[Stored data entries]

Start of Block

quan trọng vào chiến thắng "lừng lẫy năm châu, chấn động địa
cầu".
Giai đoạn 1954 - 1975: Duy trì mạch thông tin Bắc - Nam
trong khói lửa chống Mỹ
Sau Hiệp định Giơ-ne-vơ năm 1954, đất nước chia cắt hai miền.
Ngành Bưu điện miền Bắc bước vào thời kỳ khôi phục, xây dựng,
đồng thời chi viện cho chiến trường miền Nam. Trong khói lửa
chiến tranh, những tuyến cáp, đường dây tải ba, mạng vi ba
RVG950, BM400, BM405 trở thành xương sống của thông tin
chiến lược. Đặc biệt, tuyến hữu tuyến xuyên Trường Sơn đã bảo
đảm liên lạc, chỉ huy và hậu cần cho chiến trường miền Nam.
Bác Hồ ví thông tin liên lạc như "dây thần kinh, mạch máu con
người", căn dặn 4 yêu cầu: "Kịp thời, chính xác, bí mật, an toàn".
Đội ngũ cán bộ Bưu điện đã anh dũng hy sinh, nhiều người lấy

End of Block

Search the entries for the word "miền", then copy every line in which it is found.

Exercise answer:
Sau Hiệp định Giơ-ne-vơ năm 1954, đất nước chia cắt hai miền.
Ngành Bưu điện miền Bắc bước vào thời kỳ khôi phục, xây dựng,
đồng thời chi viện cho chiến trường miền Nam. Trong khói lửa
đảm liên lạc, chỉ huy và hậu cần cho chiến trường miền Nam.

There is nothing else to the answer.